Texto publicado no jornal A Tarde (Salvador-BA), no dia 21 de julho de 2010:



O discurso em defesa das identidades e diversidades tem se tornado hegemônico em certos espaços sociais. Constatamos este fato como uma conquista histórica, um avanço em relação a uma mentalidade excludente e homogeneizante do passado. A identidade reclamada como direito a diferença e a diversidade como manifestação da liberdade de ser o que se é são pré-requisitos fundamentais das sociedades democráticas. Mas bons consensos não raramente se deterioram em perniciosas ideologias. Deixam de ser produto da reflexão instauradora e se convertem em dogma religioso que ameaça a liberdade e a autonomia. O triunfo do particular e o declínio da universalidade nos cobram um preço. A defesa de um ponto de vista relativo, mormente se converte na incapacidade de dizer não ao absurdo.
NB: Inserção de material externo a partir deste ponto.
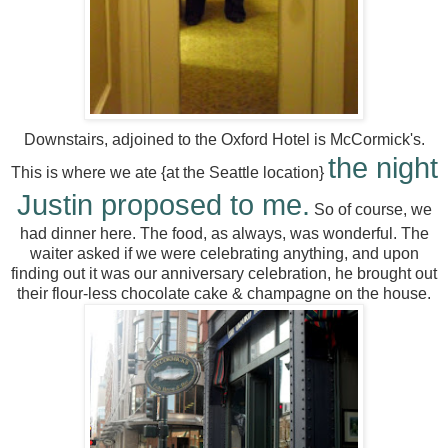
Downstairs, adjoined to the Oxford Hotel is McCormick's.
the night
This is where we ate {at the Seattle location}
Justin proposed to me.
So of course, we
had dinner here. The food, as always, was wonderful. The
waiter asked if we were celebrating anything, and upon
finding out it was our anniversary celebration, he brought out
their flour-less chocolate cake & champagne on the house.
Herdeiro do volksgeist (espírito do povo), da defesa da cultura local e da comunidade orgânica, o discurso da identidade surge para contestar a ameaça de uma razão universalista que presunçosamente nos constrange em seu controle uniformizante. A manutenção das diferenças se tornou um mecanismo de resistência à imposição de juízos de valor e de verdade. Contra a supremacia do racionalismo monológico, adotamos a variedade e complexidade das diferentes culturas e modos de existir. Uma suspeita se levantou sobre as promessas iluministas de emancipação via o esclarecimento. Já não teríamos parâmetros universais para julgar o que é certo ou superior. A filosofia das luzes fracassou no seu intento de tornar o homem autônomo, pois não o reconheceu em sua diversidade.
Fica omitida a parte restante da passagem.